When you return the lines below, go from the first through the line with "Загрузка ионообменная смола", keep them exact, and leave out every picture.

[Saved data entries]
+ + + + + + +

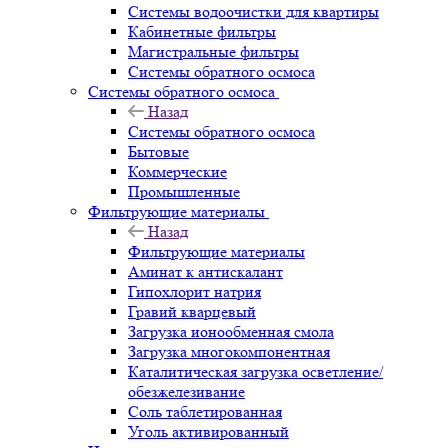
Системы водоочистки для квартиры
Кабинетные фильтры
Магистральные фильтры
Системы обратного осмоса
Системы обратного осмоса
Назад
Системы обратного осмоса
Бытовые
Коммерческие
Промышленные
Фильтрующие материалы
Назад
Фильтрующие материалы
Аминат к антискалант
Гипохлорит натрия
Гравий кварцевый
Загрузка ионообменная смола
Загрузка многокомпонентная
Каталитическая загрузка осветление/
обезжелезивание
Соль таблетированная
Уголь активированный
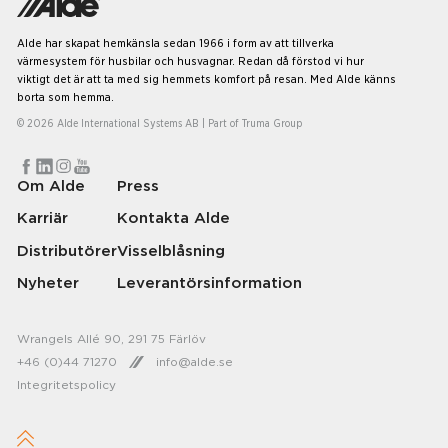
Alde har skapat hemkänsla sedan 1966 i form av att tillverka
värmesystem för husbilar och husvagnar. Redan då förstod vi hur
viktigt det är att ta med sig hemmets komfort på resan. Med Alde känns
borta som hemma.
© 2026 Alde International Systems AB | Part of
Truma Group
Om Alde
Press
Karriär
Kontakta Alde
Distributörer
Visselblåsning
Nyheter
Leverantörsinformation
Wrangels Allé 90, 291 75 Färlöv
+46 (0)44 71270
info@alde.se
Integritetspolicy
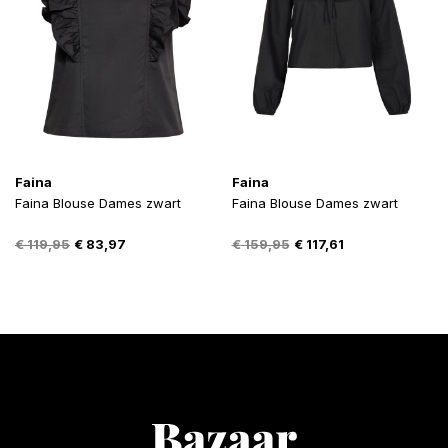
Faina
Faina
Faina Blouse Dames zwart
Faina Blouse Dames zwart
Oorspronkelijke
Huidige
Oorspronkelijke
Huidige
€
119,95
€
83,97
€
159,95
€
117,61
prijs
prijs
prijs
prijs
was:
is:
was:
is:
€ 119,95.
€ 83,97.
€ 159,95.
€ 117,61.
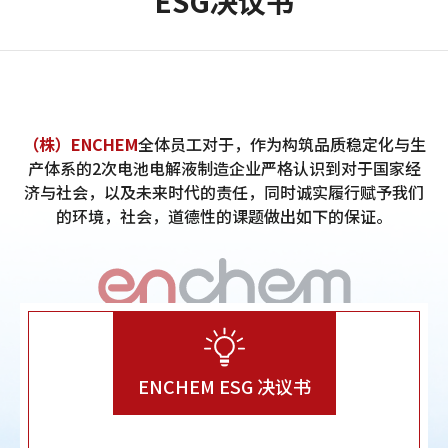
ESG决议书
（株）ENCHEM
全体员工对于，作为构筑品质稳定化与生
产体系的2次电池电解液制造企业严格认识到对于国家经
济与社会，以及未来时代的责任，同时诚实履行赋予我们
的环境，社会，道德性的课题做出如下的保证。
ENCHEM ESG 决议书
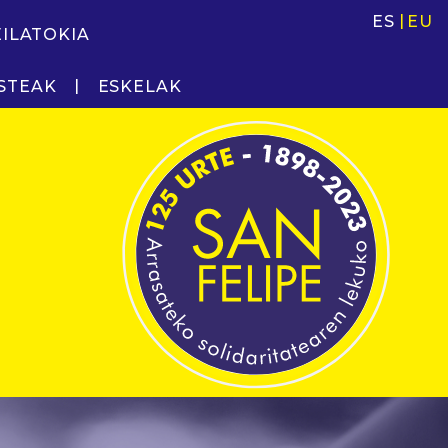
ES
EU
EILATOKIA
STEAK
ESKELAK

+ + + + + + +

**Solved exercise:**
Системы водоочистки для квартиры
Кабинетные фильтры
Магистральные фильтры
Системы обратного осмоса
Системы обратного осмоса
Назад
Системы обратного осмоса
Бытовые
Коммерческие
Промышленные
Фильтрующие материалы
Назад
Фильтрующие материалы
Аминат к антискалант
Гипохлорит натрия
Гравий кварцевый
Загрузка ионообменная смола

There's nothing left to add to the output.